The fact the 0.25-point hike was widely anticipated won’t make it any easier for millions of borrowers whose fixed-rate mortgages come up for renewal this year, and millions more on variable rate deals.
The Bank warned that only a third of the impact of its previous 11 rate rises had passed through to borrowers because most of the 8m homeowners with mortgages had fixed-rate loans that had not yet come up for renewal.
Driving the latest rate hike is an inflation rate that remains stubbornly high (10.1% in March). The Bank now believes inflation will average just above 5% by the end of this year, instead of 3.9%, with “significant” risks that the rate could be higher. “Almost all” of recent inflation, the Bank said, was being driven by soaring food and goods prices, which it expected to continue. This leaves Rishi Sunak with a minute amount of wiggle room on his promise to halve inflation by the end of the year.
The Bank’s governor, Andrew Bailey, refused to give any hint at what the Monetary Policy Committee is thinking about the future path of interest rates, but market sentiment is that they may well have peaked.
Josie Anderson, an economist at the CEBR, says she expects this latest increase to be the last for the time being.
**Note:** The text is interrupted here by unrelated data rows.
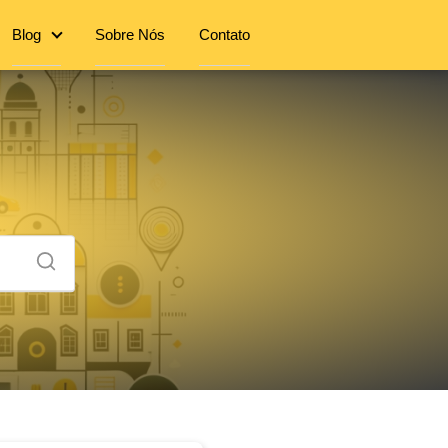
Blog
Sobre Nós
Contato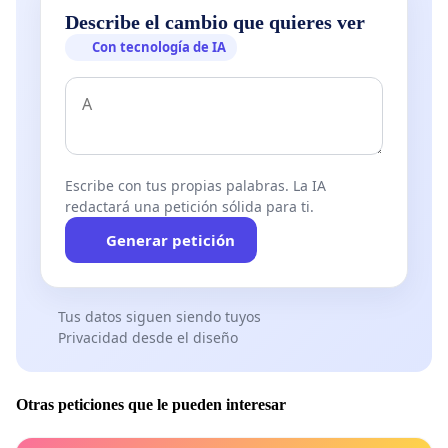
Describe el cambio que quieres ver
Verstrynge
Responsable de Organización de
Con tecnología de IA
Revuelta
Podemos.
Pablo
Portavoz de UP en Congreso
Echenique
Diputados
Roba
Escribe con tus propias palabras. La IA
Teresa
redactará una petición sólida para ti.
Rodríguez-
Diputada Adelante Andalucía
Generar petición
Rubio
Parlamento de Andalucía
Vázquez
Tus datos siguen siendo tuyos
Guillermo
Privacidad desde el diseño
Actor
Toledo
Otras peticiones que le pueden interesar
Daniel
Escritor y periodista
Bernabé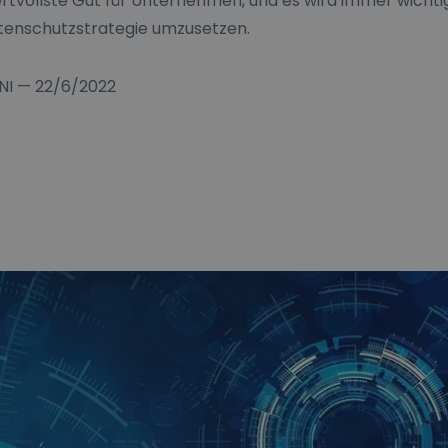
rtvollste Gut für Unternehmen, und es wird immer wichtig
enschutzstrategie umzusetzen.
NI
—
22/6/2022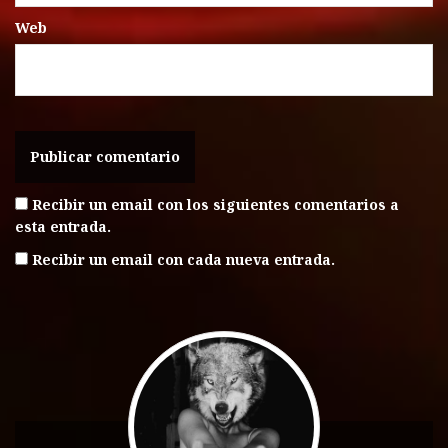
Web
Recibir un email con los siguientes comentarios a
esta entrada.
Recibir un email con cada nueva entrada.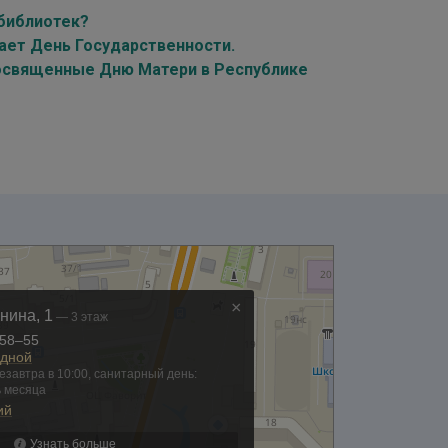
 библиотек?
чает День Государственности.
посвященные Дню Матери в Республике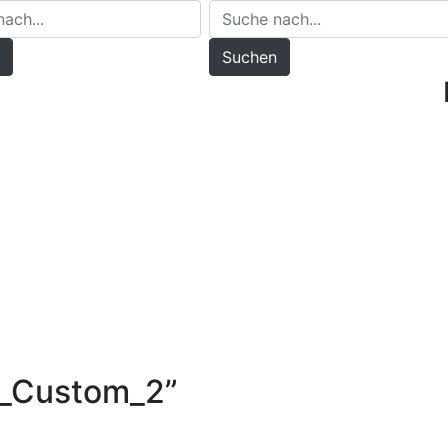
Suchen
n_Custom_2
”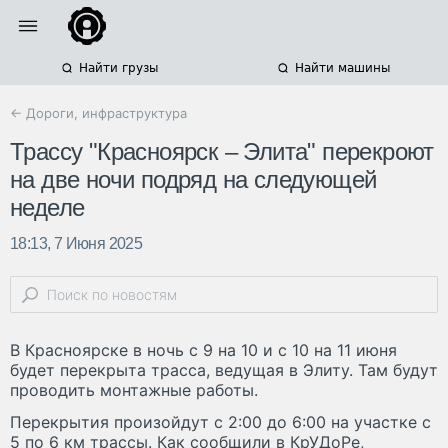
Найти грузы
Найти машины
← Дороги, инфраструктура
Трассу "Красноярск – Элита" перекроют
на две ночи подряд на следующей
неделе
18:13, 7 Июня 2025
В Красноярске в ночь с 9 на 10 и с 10 на 11 июня
будет перекрыта трасса, ведущая в Элиту. Там будут
проводить монтажные работы.
Перекрытия произойдут с 2:00 до 6:00 на участке с
5 по 6 км трассы. Как сообщили в КрУДоРе,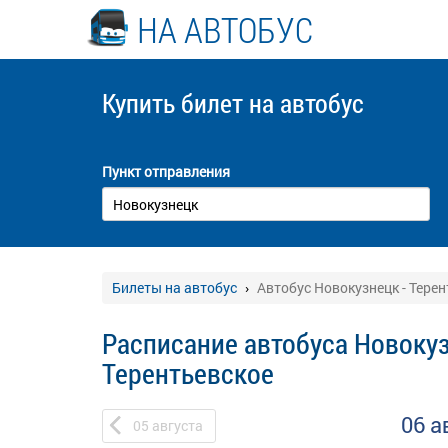
НА АВТОБУС
Купить билет
на автобус
Пункт отправления
Билеты на автобус
Автобус Новокузнецк - Тере
Расписание автобуса Новокуз
Терентьевское
06 а
05
августа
Factors motivating a pause in monetary tightening, she says, are “the risk of recession in the UK resulting from high rates, the expectation of a deceleration in inflation over the rest of the year, as well as the current financial sector turmoil.”
Anna Leach, deputy chairman of the CBI, was more cautious, saying the direction of interest rates remained “uncertain”. She warned that “inflation could surprise to the upside, particularly if wage rises remain elevated, suggesting further rate rises.”
The most immediate test of the Bank’s forecasting skills – and the best indication of further interest rate hikes on the horizon – will be whether inflation “falls sharply from April,” as it predicts. Fingers crossed.